How we tinker with mental models of reality to create hypotheses

In Zen and the art of Motorcycle Maintenance, Phaedrus contemplates where hypotheses come from. Phaedrus says that in the scientific method, hypotheses creation is the biggest mystery. Hypotheses just appear, out of nowhere.

I don’t agree. I think there is a clear explanation as to how hypotheses seem to suddenly appear from nowhere. It is a step by step process.

We experience reality through our mental models. When stimuli occur, we interpret that stimuli and understand it through our explanatory mental models. Thus, reality is mapped in our mind as mental models. We have mental models of reality in our minds.

We can then use our mental models to run simulations of reality that predict real world results. If our mental models are good ways to describe how reality works, our simulations will produce the same results as running the experiment in reality.
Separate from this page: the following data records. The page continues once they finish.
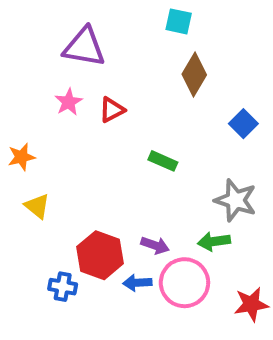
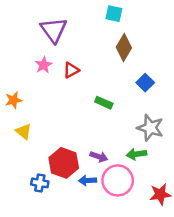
purple triangle: (84, 47) -> (54, 30), turned 44
blue square: (243, 124) -> (145, 83), moved

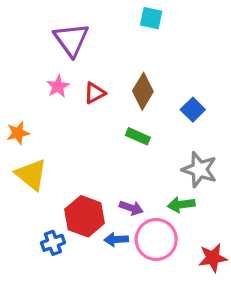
brown diamond: (124, 47) -> (143, 91), moved
yellow triangle: (24, 132) -> (31, 175), size x1.5
blue cross: (40, 183) -> (53, 243), turned -30

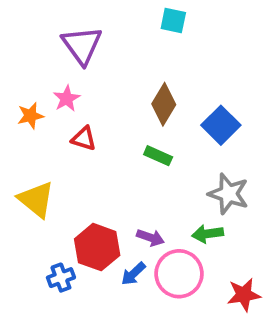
red triangle: (95, 93) -> (84, 139), moved, turned 45
blue square: (193, 110) -> (221, 125), size x1.4
orange star: (18, 133) -> (30, 116), moved
blue arrow: (116, 240) -> (133, 274), turned -40

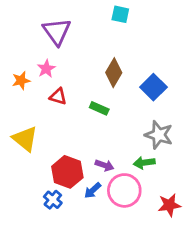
green rectangle: (158, 156) -> (99, 108), moved
blue cross: (61, 278) -> (53, 200), moved, turned -30

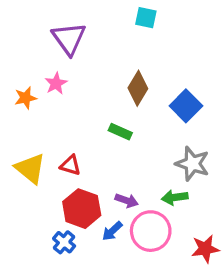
red triangle: (58, 96) -> (70, 165), moved

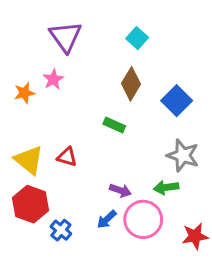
cyan square: (146, 18) -> (137, 38), moved, turned 30
red hexagon: (82, 209) -> (30, 204), moved

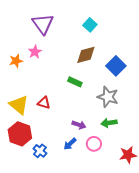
brown diamond: (131, 84) -> (86, 55), turned 45
gray star: (183, 155) -> (108, 97), moved
pink circle: (143, 219) -> (94, 144), size x0.6

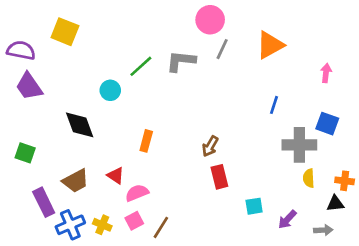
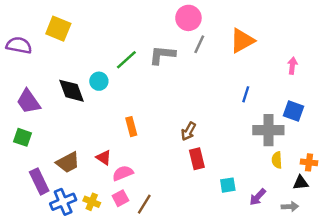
purple trapezoid: (29, 86) -> (28, 101), moved
black diamond: (80, 125) -> (71, 91), moved
orange rectangle: (146, 141) -> (131, 127), turned -30

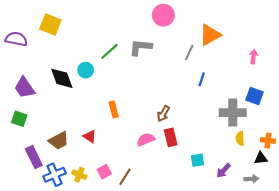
gray line: (199, 44) -> (189, 52), moved
blue line: (246, 94) -> (202, 79), moved
pink semicircle: (123, 173) -> (146, 139), moved

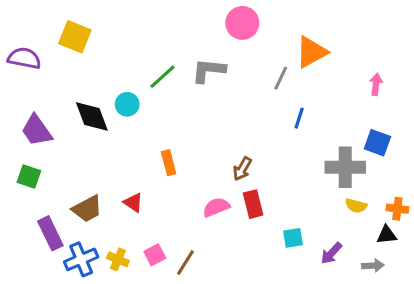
yellow semicircle: (240, 138) -> (356, 206), turned -72

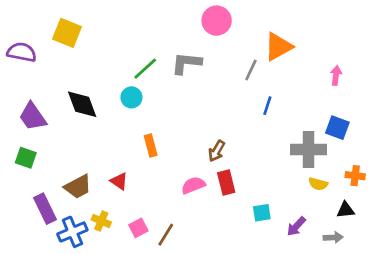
cyan circle: (127, 104) -> (131, 97), moved
orange cross: (397, 209) -> (355, 176), moved
yellow cross: (118, 259) -> (101, 221), moved

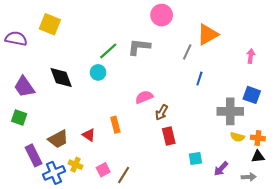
orange rectangle: (151, 145) -> (115, 125), moved
orange cross: (355, 176) -> (258, 138), moved
pink semicircle: (193, 185) -> (144, 97), moved

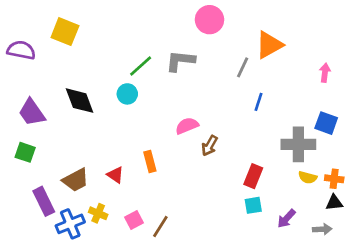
red rectangle: (169, 136) -> (253, 176), moved, turned 36

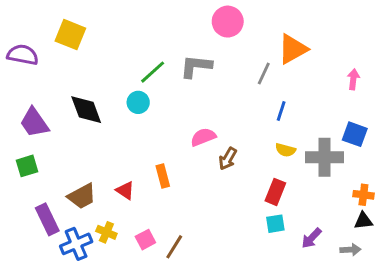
green square: (25, 152) -> (27, 166), turned -36
yellow semicircle: (308, 177) -> (285, 150), moved

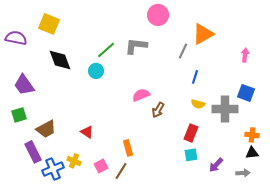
black diamond: (86, 110) -> (60, 60), moved
orange rectangle: (163, 176) -> (128, 148), moved
brown trapezoid: (82, 196) -> (46, 129), moved

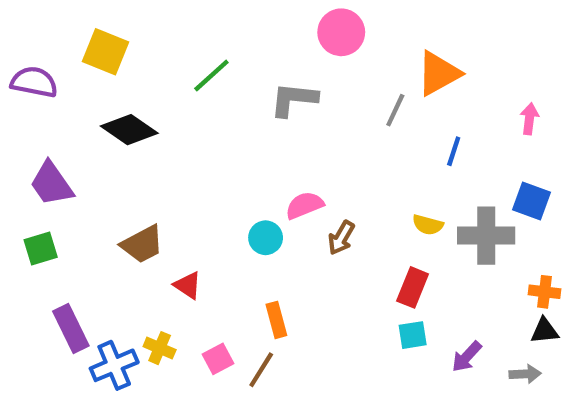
green line: (106, 50) -> (211, 76), moved
black diamond: (60, 60) -> (129, 130), turned -35
cyan circle: (96, 71) -> (266, 238), moved
blue line: (195, 77) -> (454, 151), moved
brown trapezoid: (46, 129) -> (142, 244), moved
If so, we are satisfied that our model represents reality well. Otherwise I we are surprised. 

The essence of surprise is a sensory stimuli that was not predicted by running a simulation through a mental model. This means that your mental model of this part of reality does not correspond to how reality actually works, and thus cannot predict reality accurately.

If the ability to predict this part of reality is important to us, this creates unsatisfaction. This leads us to want to create a better model for this part of reality. This is the essence of curiosity.
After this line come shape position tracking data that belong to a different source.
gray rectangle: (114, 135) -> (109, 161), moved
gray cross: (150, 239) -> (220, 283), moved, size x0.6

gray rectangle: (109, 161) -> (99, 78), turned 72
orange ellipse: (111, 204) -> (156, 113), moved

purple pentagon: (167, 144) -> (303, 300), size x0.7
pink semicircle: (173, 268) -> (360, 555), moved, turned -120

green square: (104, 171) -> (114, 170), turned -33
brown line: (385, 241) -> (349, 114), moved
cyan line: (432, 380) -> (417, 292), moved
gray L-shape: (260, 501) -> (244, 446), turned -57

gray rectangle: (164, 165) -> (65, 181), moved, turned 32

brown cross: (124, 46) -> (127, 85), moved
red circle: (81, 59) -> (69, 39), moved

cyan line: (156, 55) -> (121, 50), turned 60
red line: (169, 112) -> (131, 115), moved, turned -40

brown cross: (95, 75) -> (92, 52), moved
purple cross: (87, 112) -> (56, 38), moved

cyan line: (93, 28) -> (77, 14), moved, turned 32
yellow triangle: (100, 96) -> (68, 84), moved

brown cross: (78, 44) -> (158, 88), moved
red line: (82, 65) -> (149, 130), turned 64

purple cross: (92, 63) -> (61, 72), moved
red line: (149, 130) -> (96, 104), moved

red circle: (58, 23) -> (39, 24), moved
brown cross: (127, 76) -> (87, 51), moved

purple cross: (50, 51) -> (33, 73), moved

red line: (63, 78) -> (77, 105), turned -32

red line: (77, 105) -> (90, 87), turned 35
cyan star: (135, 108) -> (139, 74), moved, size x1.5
Curiosity is the will to create a better mental model of reality. 

To do this, we start tinkering with our model until we find a way to produce a simulation that would predict the same stimuli we just got from reality. We produce new ideas – ways to edit or remake our model of reality. This is the essence of inspiration.

Inspiration is when you produce an idea for how you can edit a mental model of reality to better align it with how reality works.

We produce these ideas – this inspiration – in different ways.

Perhaps you are taking inspiration from a model that works well to predict a similar situation in another field (cross-disciplinary association). Perhaps you read something and get outside suggestions for how your model could be improved (learning from others). Perhaps you simply randomize a part of your mental model to see what happens – although this rarely produces good results.

The point is, you tinker with your model and run new simulations until you arrive at a satisfactory solution – a model that when run through the same simulation produces the same stimuli reality gave you.

When you find a model that satisfies this, it is time to test if it also works in general, not just in this situation. Your new mental model is the basis of your hypothesis. It contains the cause and effect explanation of why your simulation didn’t work last time but does this time, and it can be used to run new experiments to test it’s validity in predicting other phenomena. You can run your new model through various other simulations to produce an expected result in the form of a stimuli you would expect from running the corresponding experiment in reality. If you do this, and you get the stimuli from reality that your model predicted, you become satisfied that your new mental model predicts reality better than your old model, and you adopt it. You have now improved your ability to simulate reality. This means that your new or revamped model corresponds better to how reality actually works than your old model. You have learned.